Many scientists disagree with the decision, believing that it fails to comport with how molecular biology is actually practiced. I agree with them. But that doesn’t make the Federal Circuit’s decision wrong. In fact, I think its decision is absolutely correct.
The reason has to do with standards of review — the standards courts use to weigh evidence, limit their authority, and make decisions. Like criminal law’s “beyond a reasonable doubt” standard, standards of review are incredibly important for many legal cases. They’re how much one side needs to prove something and, failing that, who should win.
The standard of review in the CRISPR patent dispute was the “substantial evidence” standard: whether a reasonable trier of fact (one or more people who determine the facts in a legal proceeding) based its opinion on substantial evidence. To be clear, that doesn’t mean the trier of fact got things correct, or even whether there was more evidence for the other side. Rather, the substantial evidence standard means only that a fact-finder based its decision on substantial enough evidence to be reasonable.
And there was substantial enough evidence for the Patent Office to determine that Zhang’s application of Doudna and Charpentier’s CRISPR-Cas9 system, which they developed in bacteria, to more complex eukaryotic cells (cells like human cells that have nuclei) constituted a significant enough advance to be its own invention. The patent office considered the scientific difficulties in getting other nucleic acid gene-editing systems to work in eukaryotes; statements submitted by experts from both sides, such as UC Berkeley’s own expert saying that there was “no guarantee that Cas9 would work effectively on a chromatin target or that the required DNA-RNA hybrid can be stabilized in that context,” and ultimately statements by Doudna herself that called the gap between bacteria and human cells a “huge bottleneck.”

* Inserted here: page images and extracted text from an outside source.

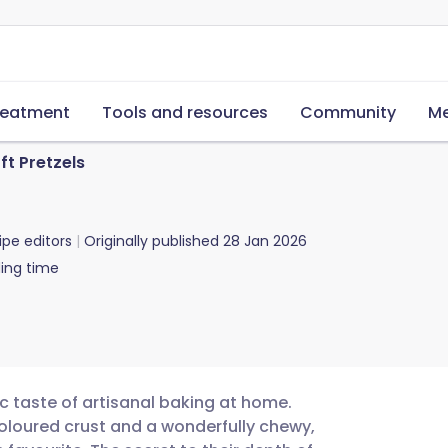
reatment
Tools and resources
Community
Me
ft Pretzels
ipe editors
Originally published
28 Jan 2026
ing time
ic taste of artisanal baking at home.
oloured crust and a wonderfully chewy,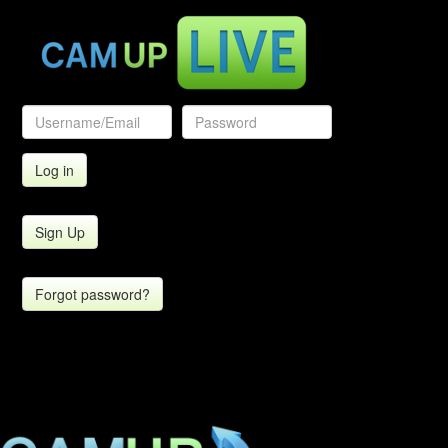
Sign Up
Forgot password?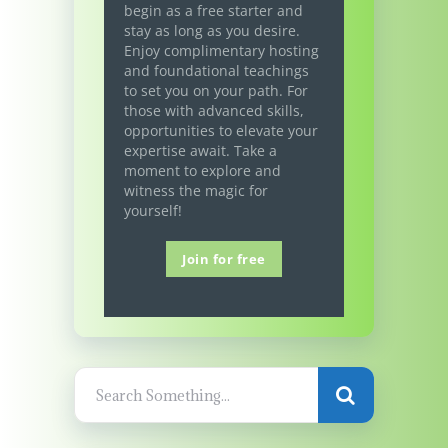
begin as a free starter and
stay as long as you desire.
Enjoy complimentary hosting
and foundational teachings
to set you on your path. For
those with advanced skills,
opportunities to elevate your
expertise await. Take a
moment to explore and
witness the magic for
yourself!
Join for free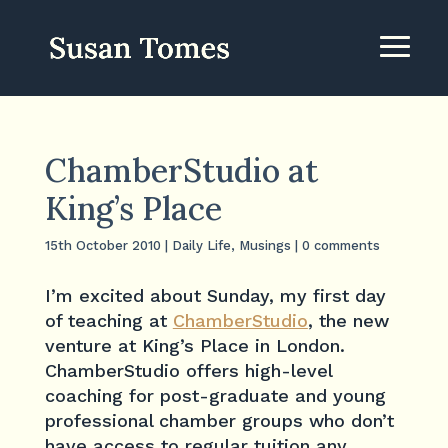
ChamberStudio at
King’s Place
15th October 2010
|
Daily Life
,
Musings
|
0 comments
I’m excited about Sunday, my first day
of teaching at
ChamberStudio
, the new
venture at King’s Place in London.
ChamberStudio offers high-level
coaching for post-graduate and young
professional chamber groups who don’t
have access to regular tuition any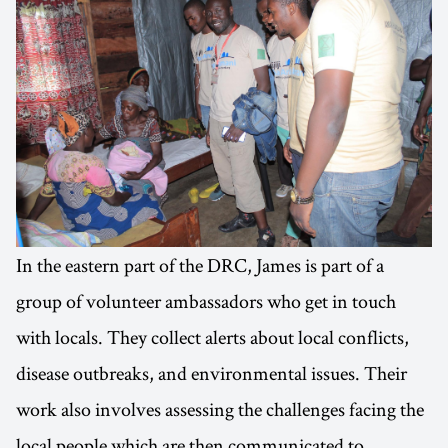
In the eastern part of the DRC, James is part of a
group of volunteer ambassadors who get in touch
with locals. They collect alerts about local conflicts,
disease outbreaks, and environmental issues. Their
work also involves assessing the challenges facing the
local people which are then communicated to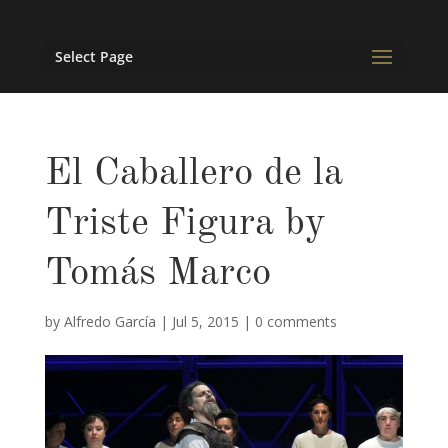
Select Page
El Caballero de la
Triste Figura by
Tomás Marco
by
Alfredo García
|
Jul 5, 2015
|
0 comments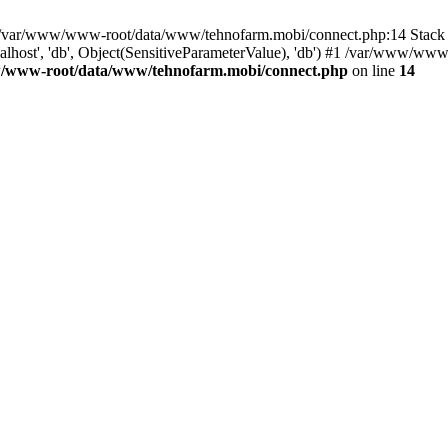
in /var/www/www-root/data/www/tehnofarm.mobi/connect.php:14 Stac
alhost', 'db', Object(SensitiveParameterValue), 'db') #1 /var/www/w
/www-root/data/www/tehnofarm.mobi/connect.php
on line
14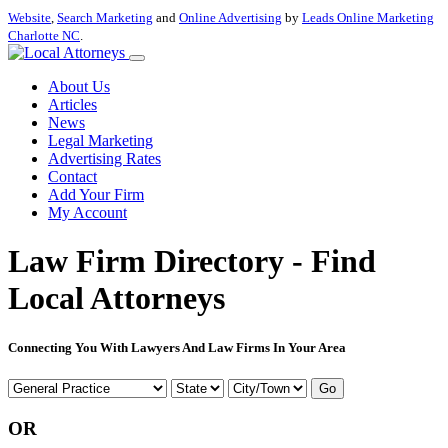
Website
,
Search Marketing
and
Online Advertising
by
Leads Online Marketing
Charlotte NC
.
About Us
Articles
News
Legal Marketing
Advertising Rates
Contact
Add Your Firm
My Account
Law Firm Directory - Find
Local Attorneys
Connecting You With Lawyers And Law Firms In Your Area
Go
OR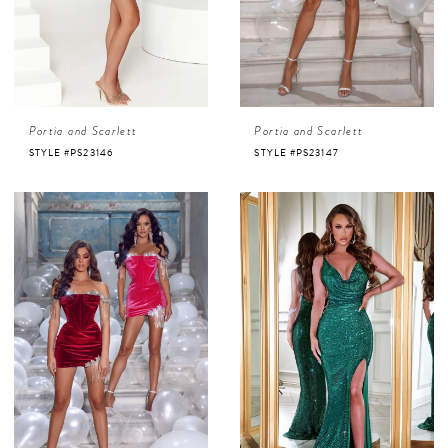
Portia and Scarlett
Portia and Scarlett
STYLE #PS23146
STYLE #PS23147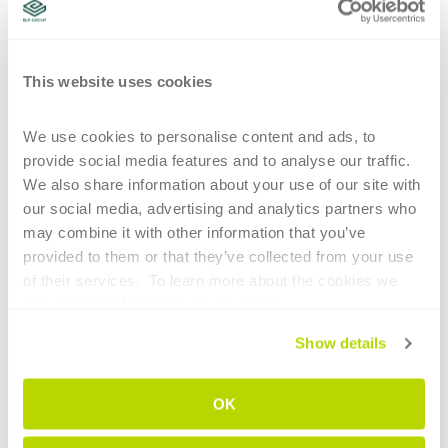
environment
approaching tube laser cutting
one-stop-shop for
assistance
all-in-one
This website uses cookies
CONTINUE READING
We use cookies to personalise content and ads, to 
provide social media features and to analyse our traffic. 
We also share information about your use of our site with 
our social media, advertising and analytics partners who 
may combine it with other information that you’ve 
provided to them or that they’ve collected from your use 
1
of their services.  To learn more about the cookies we 
use, please refer to our 
Cookie Policy
.
HIGHLIGHTS
Show details
Main technological elements of tube
bending for the aerospace sector
OK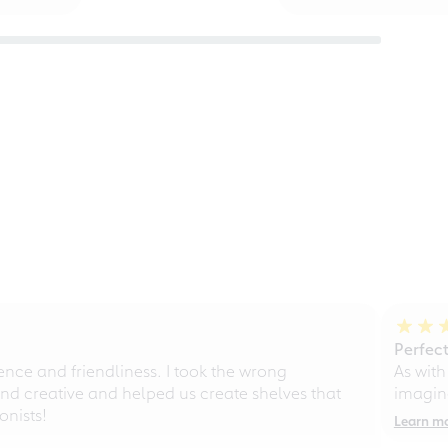
Perfect
ce and friendliness. I took the wrong
As with
d creative and helped us create shelves that
imagine
nists!
Learn m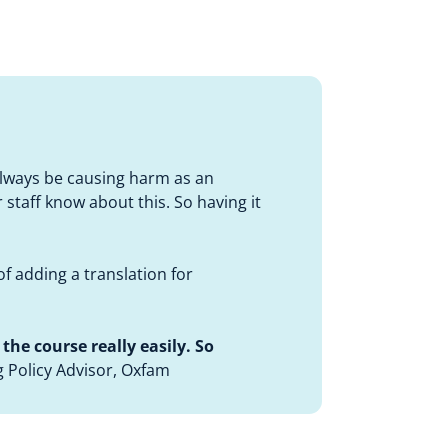
always be causing harm as an
r staff know about this. So having it
of adding a translation for
the course really easily. So
g Policy Advisor, Oxfam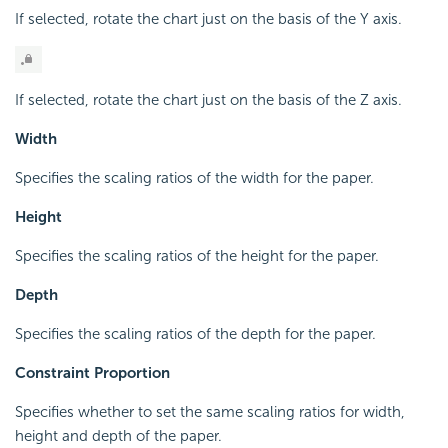
If selected, rotate the chart just on the basis of the Y axis.
If selected, rotate the chart just on the basis of the Z axis.
Width
Specifies the scaling ratios of the width for the paper.
Height
Specifies the scaling ratios of the height for the paper.
Depth
Specifies the scaling ratios of the depth for the paper.
Constraint Proportion
Specifies whether to set the same scaling ratios for width,
height and depth of the paper.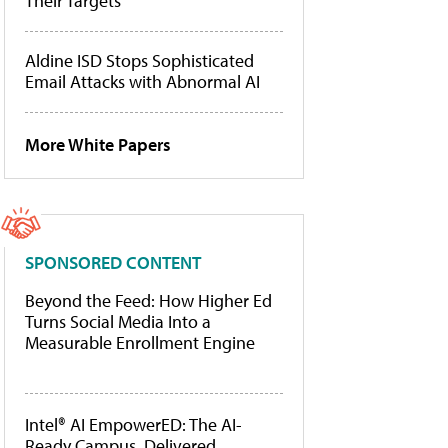
Their Targets
Aldine ISD Stops Sophisticated
Email Attacks with Abnormal AI
More White Papers
SPONSORED CONTENT
Beyond the Feed: How Higher Ed
Turns Social Media Into a
Measurable Enrollment Engine
Intel® AI EmpowerED: The AI-
Ready Campus, Delivered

I, and many scientists as well, think that holding these offhanded statements against Doudna is both unfortunate and bad as a matter of policy. But they were evidence, and the patent office was correct to consider them as such. Considered as a whole, those statements, the testimony of experts, and scientific difficulties in getting previous gene-editing systems to work in eukaryotic cells represent at least substantial evidence.

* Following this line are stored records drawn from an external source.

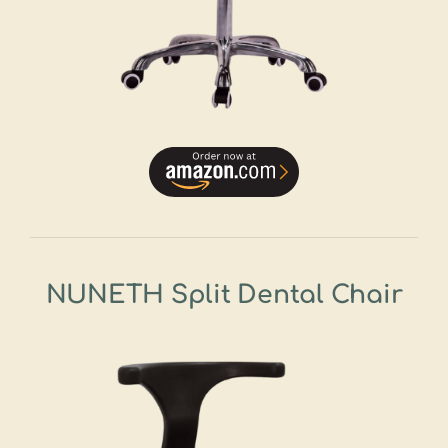
NUNETH Split Dental Chair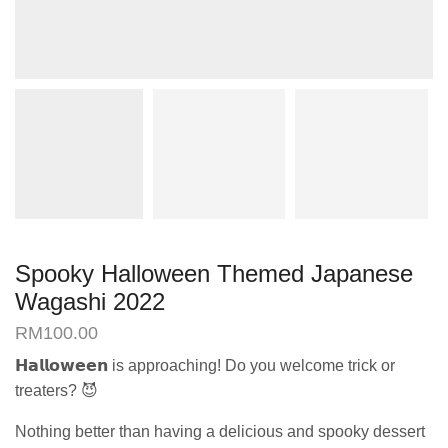
Spooky Halloween Themed Japanese
Wagashi 2022
RM
100.00
𝗛𝗮𝗹𝗹𝗼𝘄𝗲𝗲𝗻 is approaching! Do you welcome trick or
treaters? 😈
Nothing better than having a delicious and spooky dessert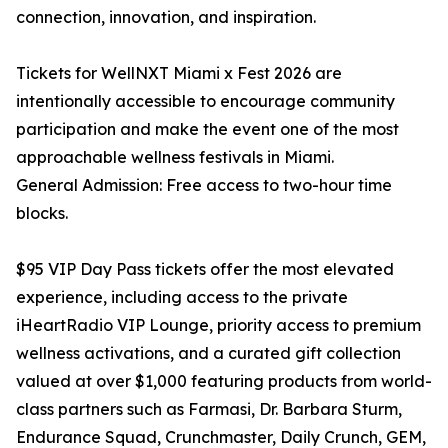
connection, innovation, and inspiration.
Tickets for WellNXT Miami x Fest 2026 are
intentionally accessible to encourage community
participation and make the event one of the most
approachable wellness festivals in Miami.
General Admission: Free access to two-hour time
blocks.
$95 VIP Day Pass tickets offer the most elevated
experience, including access to the private
iHeartRadio VIP Lounge, priority access to premium
wellness activations, and a curated gift collection
valued at over $1,000 featuring products from world-
class partners such as Farmasi, Dr. Barbara Sturm,
Endurance Squad, Crunchmaster, Daily Crunch, GEM,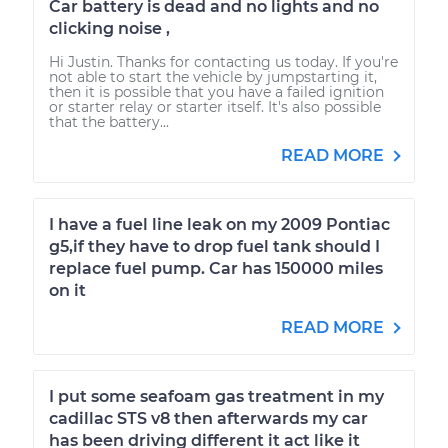
Car battery is dead and no lights and no
clicking noise ,
Hi Justin. Thanks for contacting us today. If you're
not able to start the vehicle by jumpstarting it,
then it is possible that you have a failed ignition
or starter relay or starter itself. It's also possible
that the battery...
READ MORE
I have a fuel line leak on my 2009 Pontiac
g5,if they have to drop fuel tank should I
replace fuel pump. Car has 150000 miles
on it
READ MORE
I put some seafoam gas treatment in my
cadillac STS v8 then afterwards my car
has been driving different it act like it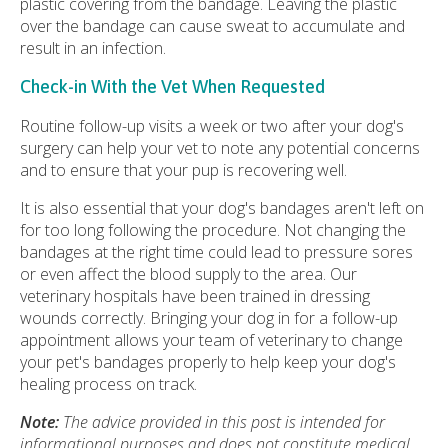
plastic covering from the bandage. Leaving the plastic
over the bandage can cause sweat to accumulate and
result in an infection.
Check-in With the Vet When Requested
Routine follow-up visits a week or two after your dog's
surgery can help your vet to note any potential concerns
and to ensure that your pup is recovering well.
It is also essential that your dog's bandages aren't left on
for too long following the procedure. Not changing the
bandages at the right time could lead to pressure sores
or even affect the blood supply to the area. Our
veterinary hospitals have been trained in dressing
wounds correctly. Bringing your dog in for a follow-up
appointment allows your team of veterinary to change
your pet's bandages properly to help keep your dog's
healing process on track.
Note:
The advice provided in this post is intended for
informational purposes and does not constitute medical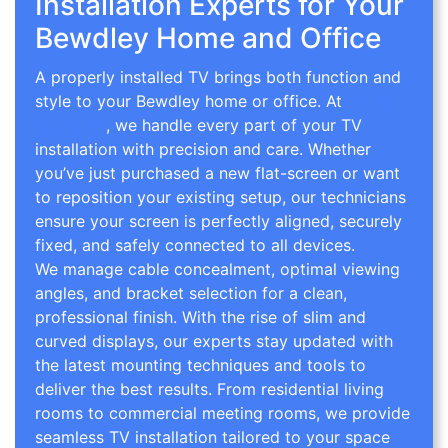
Installation Experts for Your
Bewdley Home and Office
A properly installed TV brings both function and
style to your Bewdley home or office. At
TV Wall
Mounting
, we handle every part of your TV
installation with precision and care. Whether
you’ve just purchased a new flat-screen or want
to reposition your existing setup, our technicians
ensure your screen is perfectly aligned, securely
fixed, and safely connected to all devices.
We manage cable concealment, optimal viewing
angles, and bracket selection for a clean,
professional finish. With the rise of slim and
curved displays, our experts stay updated with
the latest mounting techniques and tools to
deliver the best results. From residential living
rooms to commercial meeting rooms, we provide
seamless TV installation tailored to your space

This doesn’t mean I agree with the patent office’s interpretation of the science. In its original decision, the patent office wrote that moving previous gene-editing systems from bacteria to eukaryotic cells suffered from numerous problems: “differences in gene expression, protein folding, cellular compartmentalization, chromatin structure, cellular nucleases, intracellular temperature, intracellular ion concentrations, intracellular pH, and the types of molecules in prokaryotic versus eukaryotic cells.”
These problems were real and shouldn’t be discounted. But, as I wrote in article for EMBO Reports last year, they were widely known to scientists at the time who could have solved each with a road map of solutions. “[D]ifferential gene expression can be controlled by selecting appropriate promoters; protein folding can, in some instances, be made uniform by certain optimization techniques; chromatin structure can be altered by histone modification; nucleases can be blocked; temperature can be regulated; pH can be buffered; and so on,” I wrote. As a matter of patent law, however, this experimental road map isn’t enough — it does not provide, in patent parlance, a “reasonable expectation of success.”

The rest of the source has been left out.